En el dormitorio de invitados, los instrumentos de Tom permanecían en sus atriles, monumentos a sus sueños perdidos. En otro tiempo había esperado que ellos le permitieran dejar su huella en el mundo, pero ya solo se limitaban a ocupar espacio y acumular polvo, todo potencial desaparecido mucho tiempo atrás en ecos que se habían disuelto en la nada. Esas paredes habían oído música maravillosa, pero no habían devuelto nada. A veces entraba en aquella habitación y se preguntaba si había cambiado algo. ¿Lo había oído tocar algún pájaro y había cambiado su rumbo? ¿La estructura molecular de la casa se había visto alterada de una forma sutil por las vibraciones del contrabajo, por la dulce serenata de la guitarra? ¿Habían quedado, en alguna parte del mundo, pruebas del talento que él había malgastado?

A veces creía que el fantasma de su música vagaba por la llanura con el espíritu perdido de su único hijo.

Pero ese día en el que la luz del sol de otoño creaba belleza con las hojas moribundas, Tom tenía otra cosa en mente. Esa duda, resucitada de su incómoda tumba. Y la antigua rabia por las mentiras que les habían contado todavía atenuada por el dolor, pero ya no sofocada por su intensidad.

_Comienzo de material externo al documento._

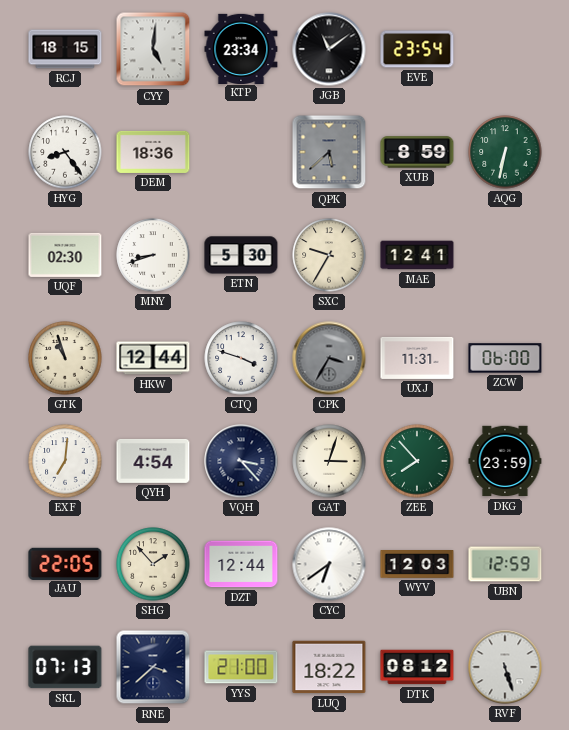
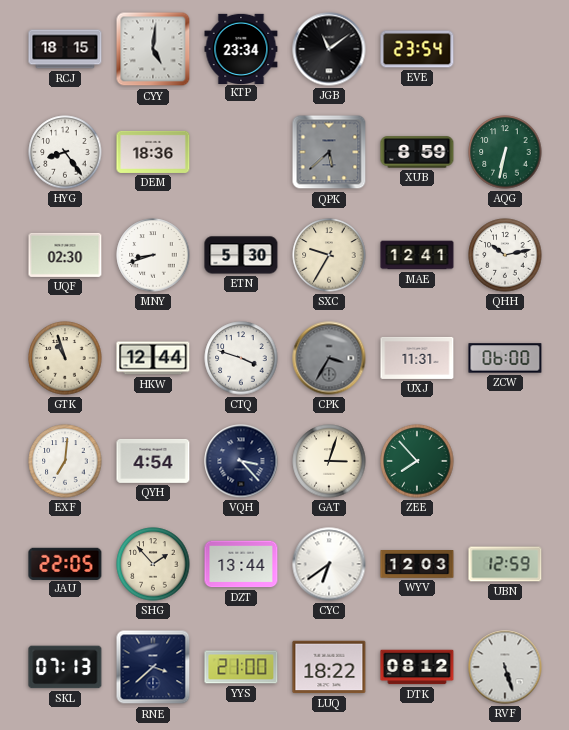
QHH: none -> 10:13
DKG: 23:59 -> none
DZT: 12:44 -> 13:44
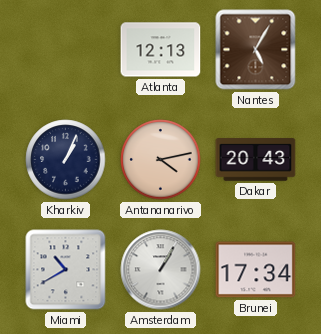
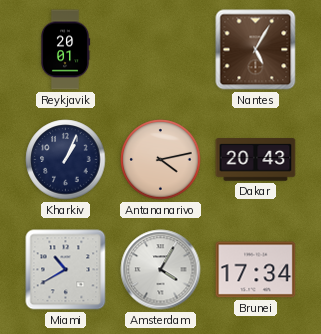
Reykjavik: none -> 20:01
Atlanta: 12:13 -> none
Amsterdam: 1:05 -> 4:05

Hacia el final de la tarde, Tom sentía que necesitaba hacer algo positivo. Salió temprano de trabajar y se dirigió al

pub, con una ligera esperanza, aunque se daba cuenta de lo tonto e ingenuo que era. Y, sin embargo, no le sorprendió del todo ver a Barriga Cervecera sentado en la misma mesa que había compartido con su amigo el viernes anterior; esa vez solo, pensativo y asustado.

—¿Puedo invitarlo a algo?

—¡Oh, mierda, no pensé que fuera a estar aquí! —Barriga Cervecera se levantó de la mesa con los ojos muy abiertos. Miró hacia la puerta como si planeara escapar.

—Pero ha venido de todos modos.

El hombretón se encogió de hombros. Respiraba deprisa, con la mirada en otra parte; después se quedó observando a Tom durante unos segundos antes de volver a desviar los ojos.

—Lo siento mucho —dijo mientras sacudía la cabeza, hablaba en serio. Después le tendió la mano—. Soy Tom Roberts.

Barriga Cervecera le estrechó la mano; le sudaban las palmas, pero su apretón era firme.

—Nathan King. —Volvió a sentarse.

—Encantado.

King no se hizo eco del formalismo y Tom se dio cuenta de que seguramente ese era el último sitio en el que ese hombre quería estar en esos momentos. Toda su actitud proyectaba nerviosismo e inquietud: los ojos que no paraban de moverse, los dedos que tamborileaban sobre la mesa, los sorbos frecuentes al vaso.

—Deje que le traiga otra —se ofreció Tom. En la barra se tomó unos momentos para recuperar la compostura y de repente lo golpeó un terror frío, inexplicable.

Ahora puede que descubra algo terrible, pensó.

Algo que no he sabido en diez años, algo que quizá sea mejor que no llegue a saber. Nada nos devolverá a Steven. Jo y yo tenemos una vida. Nos merecemos vivirla en paz. Pagó las bebidas y las llevó a la mesa; su voz interior, más profunda, le habló entonces, la voz que de vez en cuando se alzaba y veía lo que había tras las nimiedades.

La verdad se merece una oportunidad, le dijo.

Tom se sentó enfrente de Nathan King y se preparó para que le volvieran a cambiar la vida.

King tardó varios minutos en empezar a hablar.